Page segmentation data:
BEGIN

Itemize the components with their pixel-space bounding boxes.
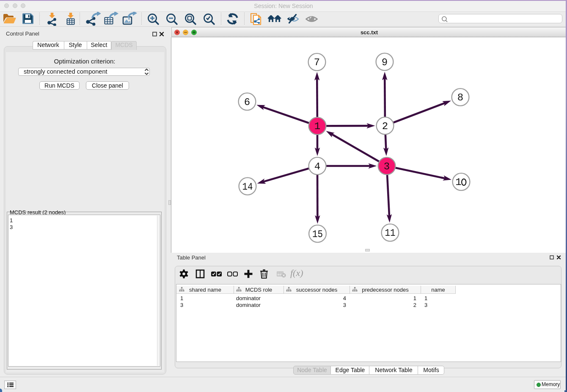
svg-text:2: 2 <box>382 121 388 133</box>
svg-text:15: 15 <box>312 229 323 240</box>
svg-text:4: 4 <box>314 161 320 173</box>
svg-text:1: 1 <box>455 177 461 188</box>
svg-text:7: 7 <box>314 57 320 69</box>
svg-text:6: 6 <box>244 97 250 108</box>
svg-text:11: 11 <box>385 228 396 239</box>
svg-text:1: 1 <box>314 121 320 133</box>
svg-text:8: 8 <box>457 92 463 104</box>
svg-text:3: 3 <box>384 161 390 173</box>
svg-text:14: 14 <box>242 182 253 193</box>
svg-text:9: 9 <box>382 57 388 69</box>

END

• [What you have to do] Could you return all of the entries above exactly, without any images?

• [Reply to the exercise]
Itemize the components with their pixel-space bounding boxes.
svg-text:2: 2 <box>382 121 388 133</box>
svg-text:15: 15 <box>312 229 323 240</box>
svg-text:4: 4 <box>314 161 320 173</box>
svg-text:1: 1 <box>455 177 461 188</box>
svg-text:7: 7 <box>314 57 320 69</box>
svg-text:6: 6 <box>244 97 250 108</box>
svg-text:11: 11 <box>385 228 396 239</box>
svg-text:1: 1 <box>314 121 320 133</box>
svg-text:8: 8 <box>457 92 463 104</box>
svg-text:3: 3 <box>384 161 390 173</box>
svg-text:14: 14 <box>242 182 253 193</box>
svg-text:9: 9 <box>382 57 388 69</box>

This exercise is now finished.